One significant limitation is that this study did not explore temporal trends in prognosis or embeddings. The scope of this study was the ceiling of treatments towards the end of life and so the focus was very much on the discussions and words used very near the end of life (ie, within the next 7 days). This narrows the vocabulary for prognosis without introducing noise around the vocabulary of tenses and accuracy of time-course prognostication. Another limitation is the lack of distinction between the different types of ceiling of treatment scenarios; it is likely a ceiling of treatment discussion about an elderly disabled patient is substantially different to that of a young patient with a terminal illness or a sudden traumatic event. Both aspects could be improved on with an expanding corpus as well as exploring the temporal relationship with medical and palliative interventions.

During this study, typographical errors and metonymic variations on free-text data entry was frequently detected, requiring an addition of a concept embedding approach using MedCAT. These variations in typing suggest that clinicians do not simply copy-and-paste templated thoughts for a very ill patient but instead provide contextualised care to the individual (with manually composed typing) even in an era of increasing standardisation of care pathways.

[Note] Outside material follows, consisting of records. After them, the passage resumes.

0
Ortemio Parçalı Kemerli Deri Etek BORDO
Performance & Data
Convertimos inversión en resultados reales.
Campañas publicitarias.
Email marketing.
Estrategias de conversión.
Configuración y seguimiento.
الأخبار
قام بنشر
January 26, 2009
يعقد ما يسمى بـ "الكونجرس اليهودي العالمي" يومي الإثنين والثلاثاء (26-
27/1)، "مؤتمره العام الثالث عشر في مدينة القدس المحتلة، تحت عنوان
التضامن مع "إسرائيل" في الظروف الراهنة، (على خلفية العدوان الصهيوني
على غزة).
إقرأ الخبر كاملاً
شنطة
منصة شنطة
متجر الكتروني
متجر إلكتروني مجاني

In summary, our study maps out how clinical language is used to describe ‘End Of Life’ discussions in real-world scenarios as well as to produce syntactic phrase or word clusters that capture information on short-term prognosis and supplements qualitative approaches. Future work could explore the use of language in different professional groups or explore the temporality of interventions before and after such discussions.

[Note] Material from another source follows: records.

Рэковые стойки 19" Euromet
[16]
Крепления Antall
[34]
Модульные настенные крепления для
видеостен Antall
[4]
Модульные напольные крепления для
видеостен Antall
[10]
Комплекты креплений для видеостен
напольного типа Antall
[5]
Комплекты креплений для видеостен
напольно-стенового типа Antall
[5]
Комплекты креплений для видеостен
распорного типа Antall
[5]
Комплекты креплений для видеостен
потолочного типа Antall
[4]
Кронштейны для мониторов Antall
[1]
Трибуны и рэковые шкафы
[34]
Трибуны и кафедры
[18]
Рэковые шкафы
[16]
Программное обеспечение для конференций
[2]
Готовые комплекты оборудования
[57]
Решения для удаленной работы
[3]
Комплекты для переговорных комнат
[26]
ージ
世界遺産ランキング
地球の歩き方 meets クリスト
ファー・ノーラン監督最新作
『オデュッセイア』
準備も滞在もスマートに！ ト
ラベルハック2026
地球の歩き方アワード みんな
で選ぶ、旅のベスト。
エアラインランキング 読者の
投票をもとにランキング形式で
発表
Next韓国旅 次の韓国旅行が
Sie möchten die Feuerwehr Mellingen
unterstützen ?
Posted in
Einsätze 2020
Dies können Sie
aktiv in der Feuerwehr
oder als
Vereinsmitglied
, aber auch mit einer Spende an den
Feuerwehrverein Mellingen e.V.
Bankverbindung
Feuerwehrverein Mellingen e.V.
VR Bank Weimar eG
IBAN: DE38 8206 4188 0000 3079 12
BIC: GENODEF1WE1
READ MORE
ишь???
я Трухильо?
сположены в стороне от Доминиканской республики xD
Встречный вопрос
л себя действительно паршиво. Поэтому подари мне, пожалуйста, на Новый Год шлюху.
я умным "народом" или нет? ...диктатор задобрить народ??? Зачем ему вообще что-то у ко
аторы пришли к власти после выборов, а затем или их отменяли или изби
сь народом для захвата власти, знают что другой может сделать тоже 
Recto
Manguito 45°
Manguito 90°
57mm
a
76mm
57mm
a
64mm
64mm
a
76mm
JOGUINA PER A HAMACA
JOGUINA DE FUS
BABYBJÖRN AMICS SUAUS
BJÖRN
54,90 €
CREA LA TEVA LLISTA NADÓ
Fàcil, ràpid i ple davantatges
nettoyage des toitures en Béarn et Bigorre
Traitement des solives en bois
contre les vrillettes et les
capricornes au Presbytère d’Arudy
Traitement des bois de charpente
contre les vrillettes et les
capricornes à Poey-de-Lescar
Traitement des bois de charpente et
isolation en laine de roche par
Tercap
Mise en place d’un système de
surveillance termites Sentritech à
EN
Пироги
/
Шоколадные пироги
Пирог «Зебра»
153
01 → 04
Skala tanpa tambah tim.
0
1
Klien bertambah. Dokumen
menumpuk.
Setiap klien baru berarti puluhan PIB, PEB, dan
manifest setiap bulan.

Patient-friendly summary by expert patients: Sherry Charing, Alan Quarterman, Harold Parkes

Discussions between doctors, patients and family in deciding what is the appropriate maximum treatment a specific patient should have based on their clinical condition is complex. Discussions, often involving expressions regarding ‘End Of Life’ care, are used to describe the maximum invasive treatments a patient should have or would want. There are a range of expressions used, many with overlapping meanings which can be confusing, not only for the patient and family, but also for doctors reading the patient’s clinical notes. In this study, a computational approach using artificial intelligence (AI) to read clinical patient notes was carried out by looking at thousands of patient records from a large urban hospital. Expressions that doctors use to describe these discussions were analysed to show the associations of particular words and phrases in relation to mortality. Using a computer analysis for this study, it was possible to quantify the use of these expressions and their relation to the ‘End Of Life’. Through this AI-based approach, real-world use of phrases and language relating ‘End Of Life’ can be analysed to understand how doctors and patients are communicating, and about any possible misunderstandings of language.